— What you should do —
The required output is an exact copy of the lines from the one containing "Blog (1290, 90)" through the end of the entries below, with pictures removed.

— The records —
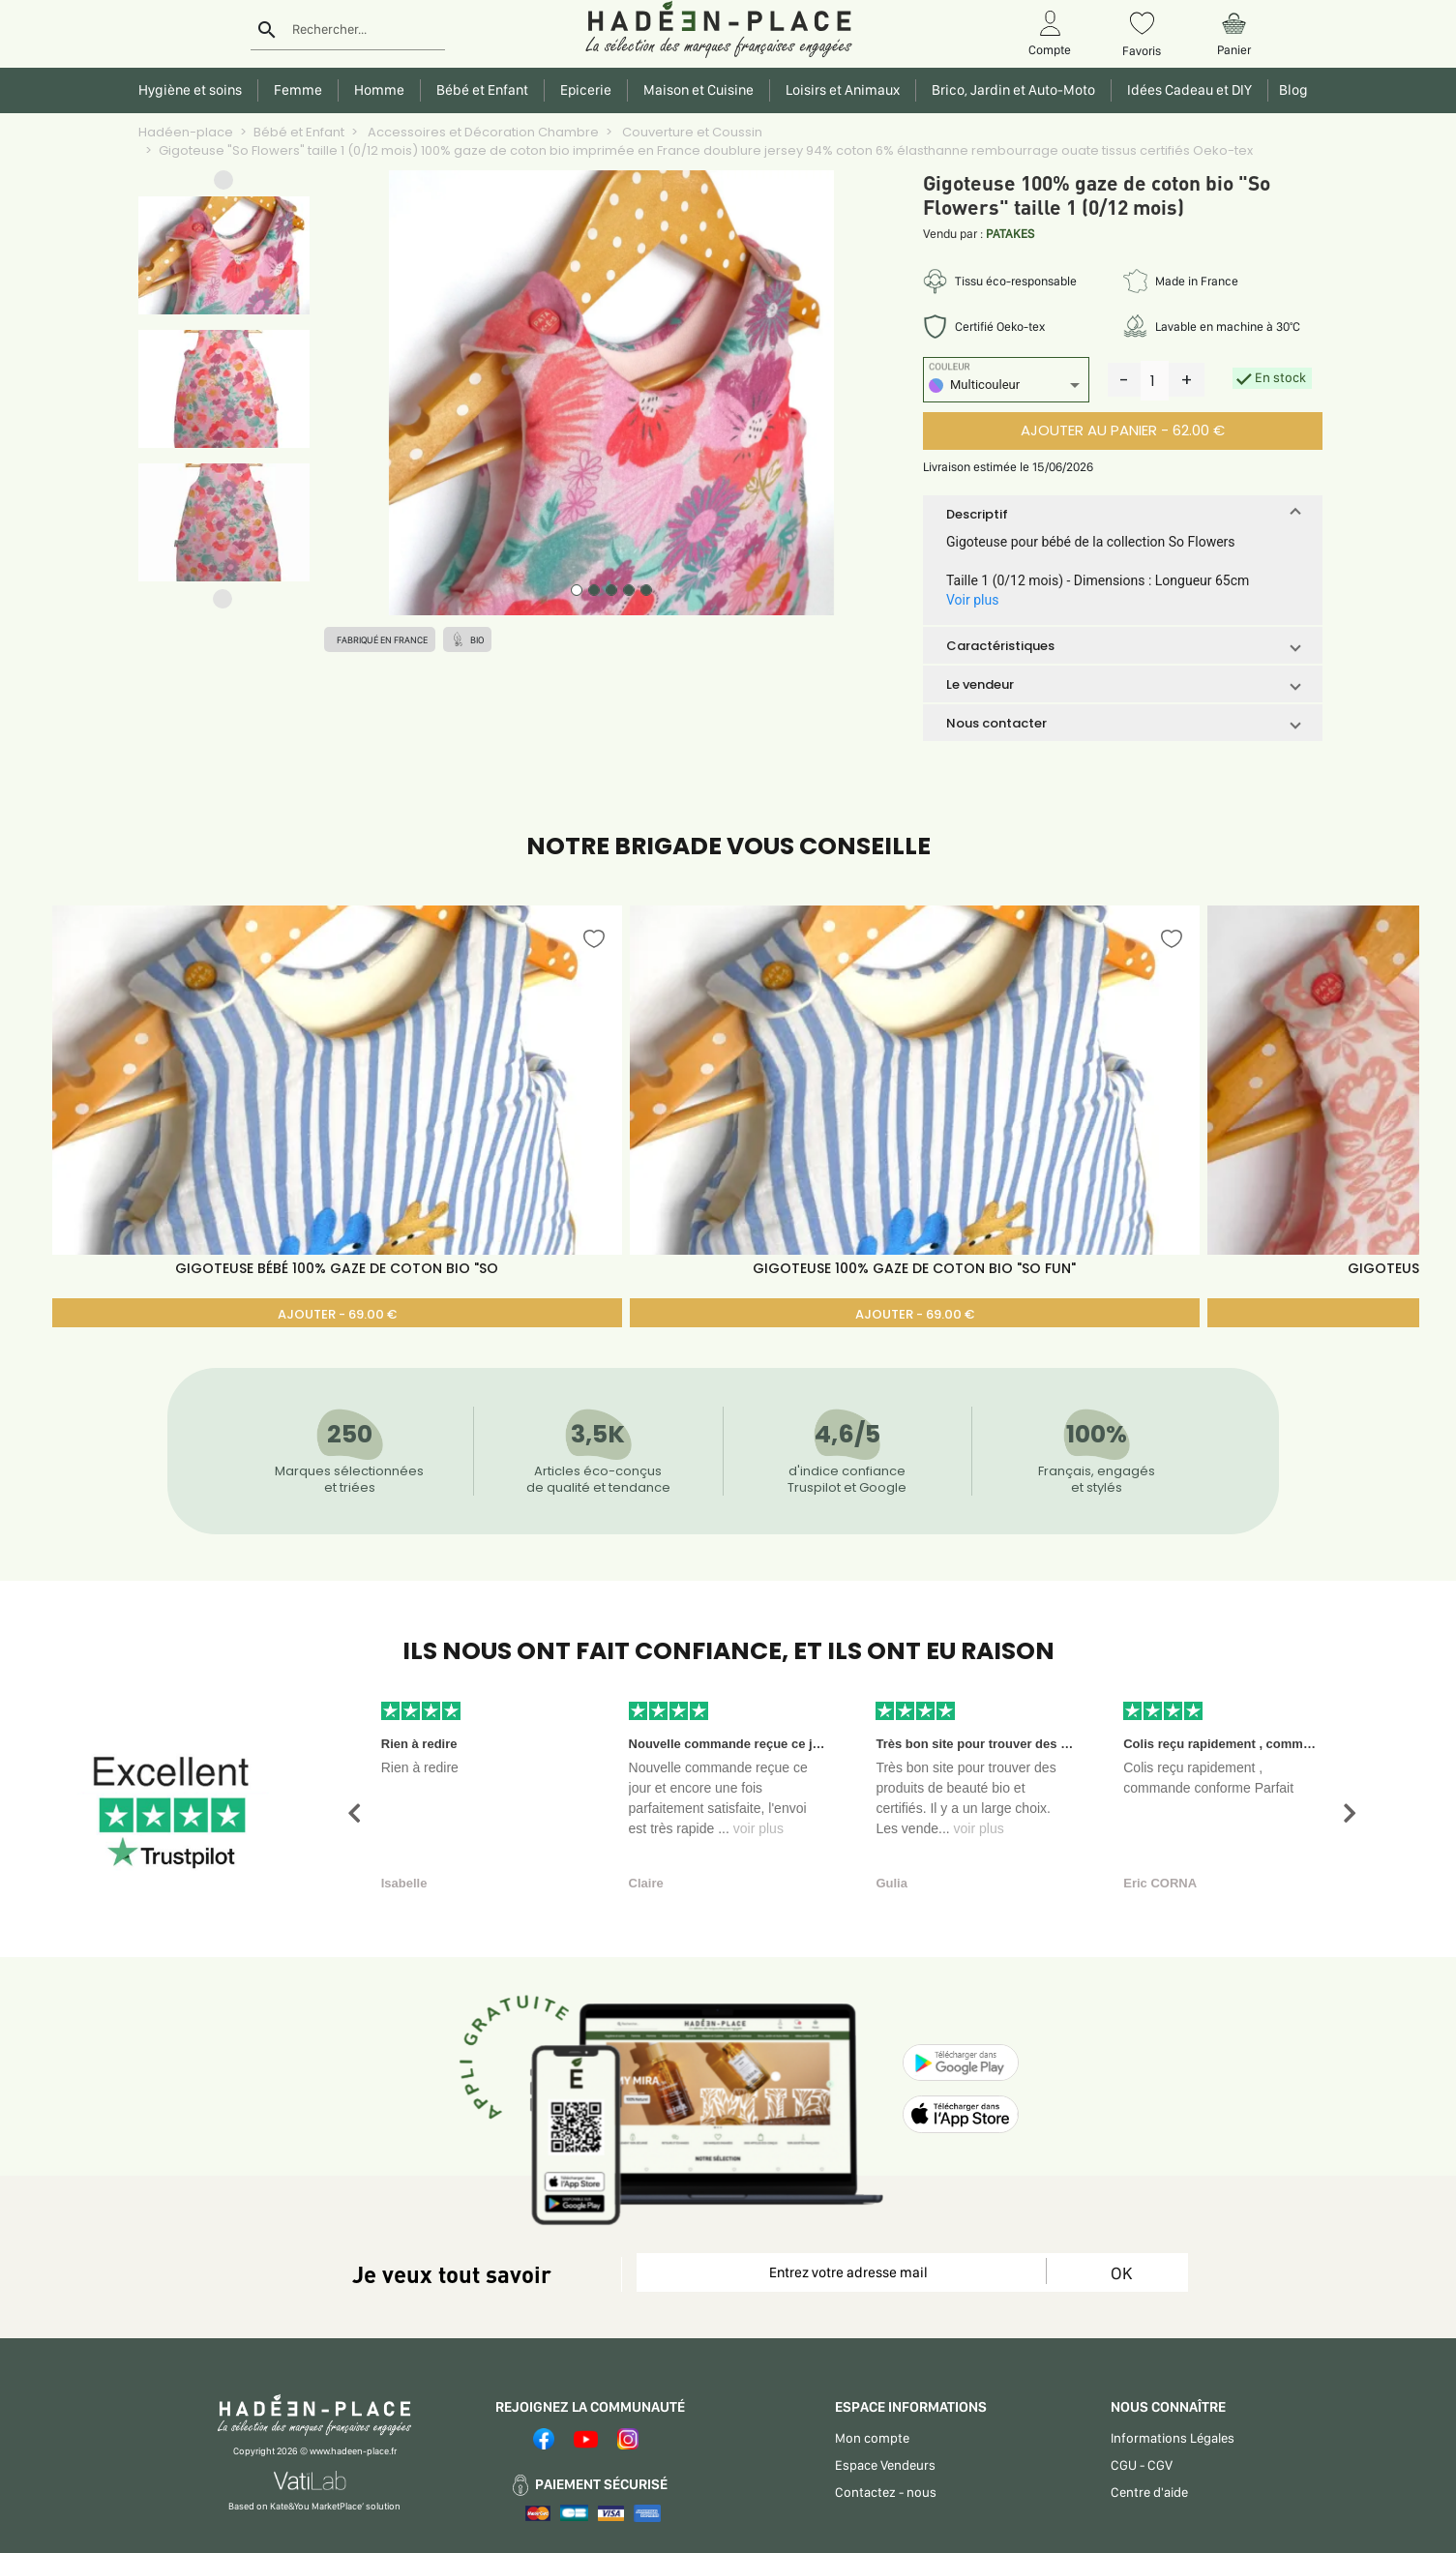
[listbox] (1006, 387)
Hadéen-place (185, 132)
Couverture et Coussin (690, 132)
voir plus (758, 1828)
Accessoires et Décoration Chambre (482, 132)
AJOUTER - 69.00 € (337, 1314)
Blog (1290, 90)
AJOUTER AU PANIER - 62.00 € (1123, 430)
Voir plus (972, 600)
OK (1121, 2273)
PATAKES (1010, 233)
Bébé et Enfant (298, 132)
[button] (223, 184)
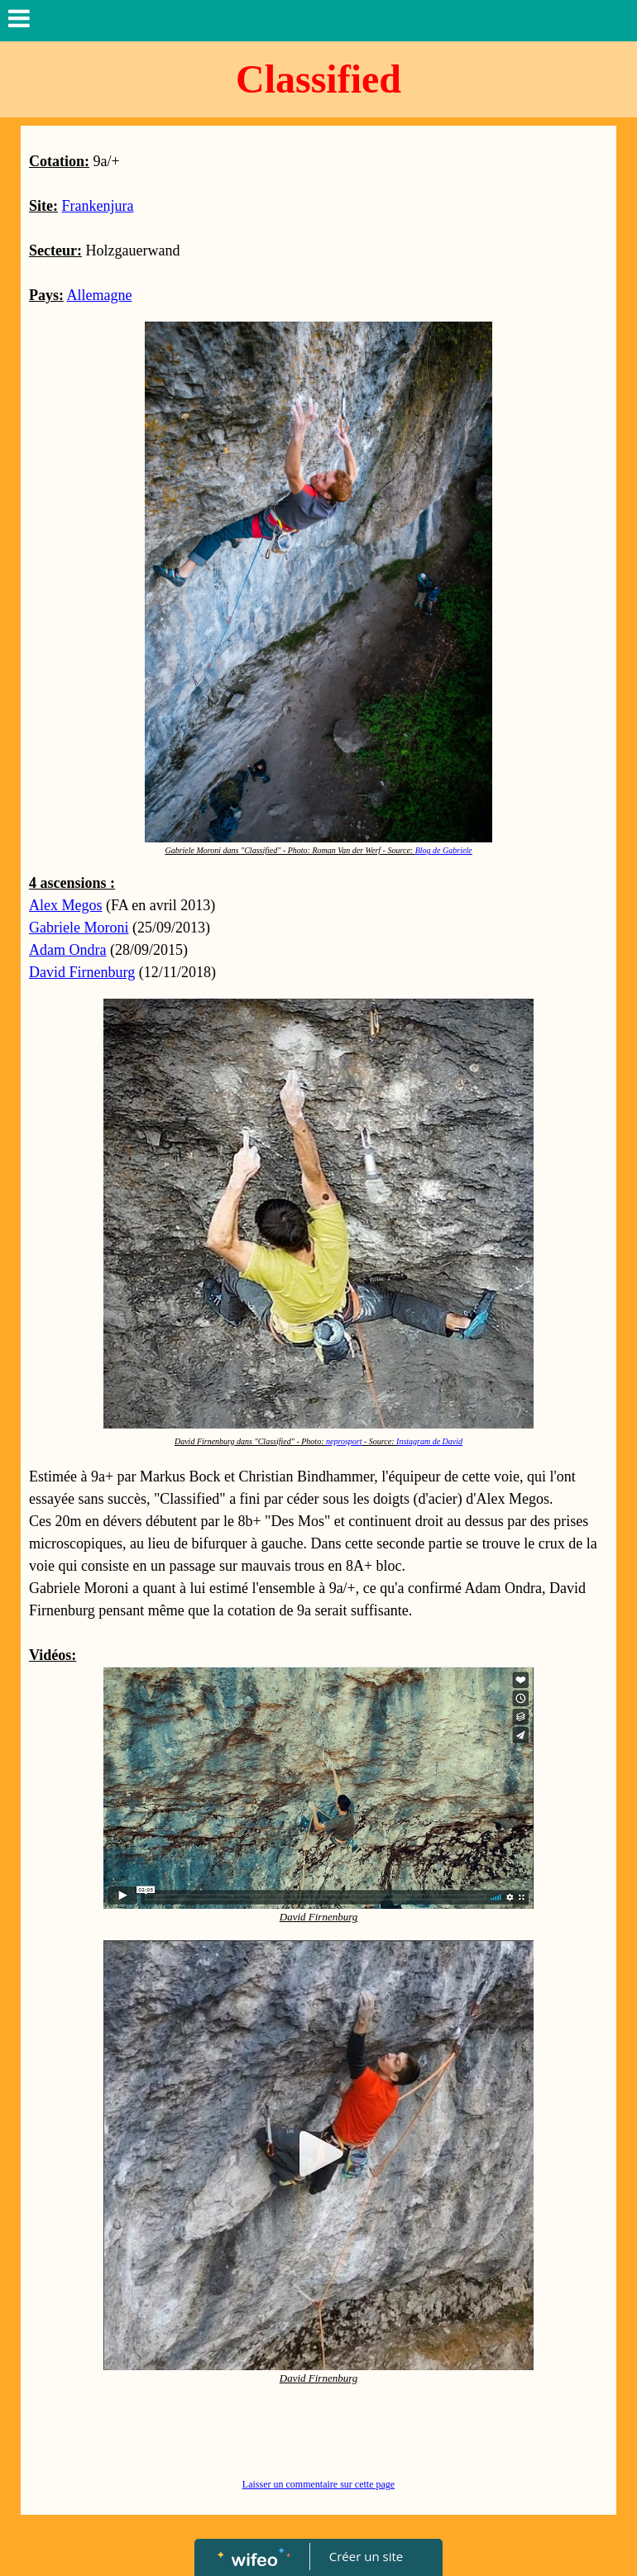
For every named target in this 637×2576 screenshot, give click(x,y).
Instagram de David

— Task result —
Blog (1290, 90)
AJOUTER AU PANIER - 62.00 € (1123, 430)
Voir plus (972, 600)
OK (1121, 2273)
PATAKES (1010, 233)
Bébé et Enfant (298, 132)
[button] (223, 184)
For every named target in this 637×2576 screenshot, give click(x,y).
Instagram de David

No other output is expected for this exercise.